Adeniums are one of the easiest to grow and most rewarding of the fat plants (caudiciforms). Their adaptability to a broad range of conditions makes them forgiving of less than ideal care. This attribute enables just about anyone to grow and bloom them despite individual climate conditions.
In most areas it is best to provide the highest level of light possible. The exception are locales that experience extremely high temperatures combined with low humidity and drying winds. Under these conditions you will want to provide some shade during the seasons of most intense weather.
We recommend a good quality, bark-based, soilless potting mix amended with coarse perlite (3 parts mix to 1 part perlite is adequate under most conditions) to improve aeration and drainage. If you are unable to find a local source of such a mix try visiting a commercial greenhouse grower. Most professional growers are plant enthusiasts themselves and will gladly sell you a bag or two of their mix and you’re more than likely to get a good dose of very sound advice to go along with it.

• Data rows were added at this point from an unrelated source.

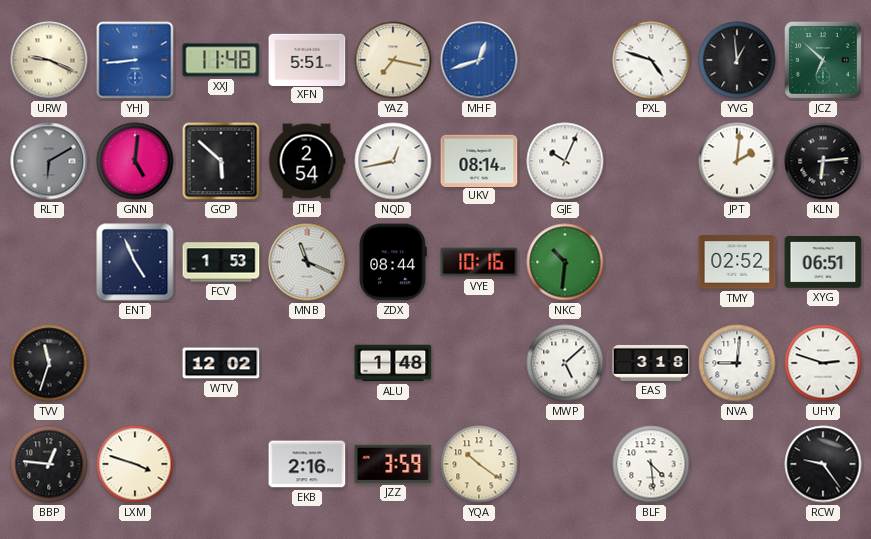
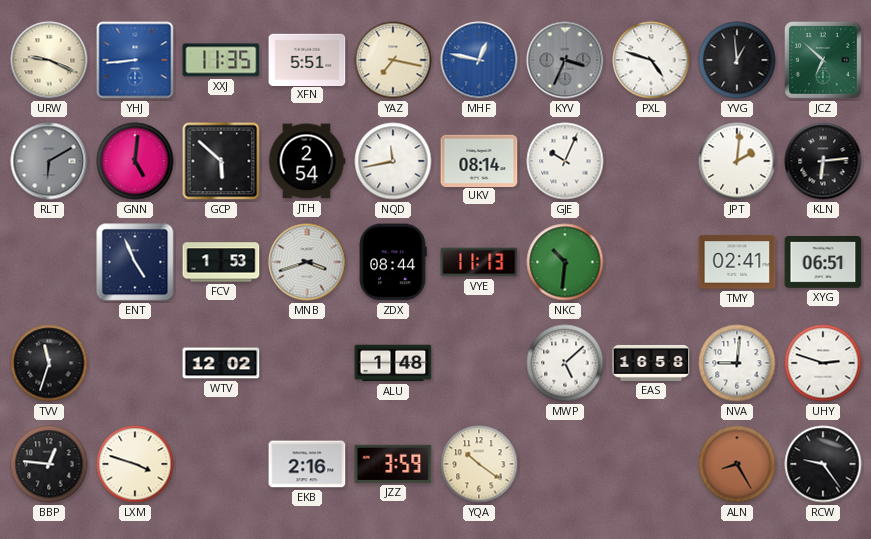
XXJ: 11:48 -> 11:35
MHF: 12:42 -> 12:47
KYV: none -> 3:34
NQD: 12:43 -> 11:43
MNB: 11:19 -> 3:42
VYE: 10:16 -> 11:13
TMY: 02:52 -> 02:41
EAS: 3:18 -> 16:58
BLF: 4:29 -> none
ALN: none -> 8:25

Many sites on the internet recommend using extremely high percentages of drainage material (up to 70%) in the mix to avoid root rot. The problem with this method is that you run the risk of inadequate moisture and nutrient retention leading to a drastic slowing of growth that can actually increase the risk of rot rather than reducing it. Additionally, if you choose to grow in a mix such as this with a very high percentage of inert material, you will have to radically increase fertilization to compensate for the mixes lack of ability to retain nutrients.
When you water, you should do so thoroughly. This means applying water until the potting mix is saturated and the excess begins to run out through the drainage holes. This will greatly reduce any possibility of harmful excess soluble salts accumulating in your mix.
The amount of time between waterings will vary based on your conditions, container size, and whether your Adenium(s) are in active growth or not. Ideally, you will allow the mix to almost dry before watering again. With a little practice you should be able to determine whether it’s time to water by lifting the pot and inspecting the upper surface of the potting mix. As the mix dries, your pots will become much lighter signalling that it’s time to water your Adeniums again.
Overwatering can lead to root rot and should be avoided, but if you have used a mix with adequate drainage you should have a fair margin for error. If you know that you have a heavy hand with the watering can you should add a slightly higher percentage of perlite to your mix.
Under watering can be nearly as destructive as overwatering, so you should never allow your mix to become dust dry as this will desiccate and destroy the delicate feeder roots necessary for water and nutrient uptake.
If you intend to hand water your Adenium(s) it is best if you use a good quality water breaker on your hose or watering can. This will prevent wash out and damage to delicate roots.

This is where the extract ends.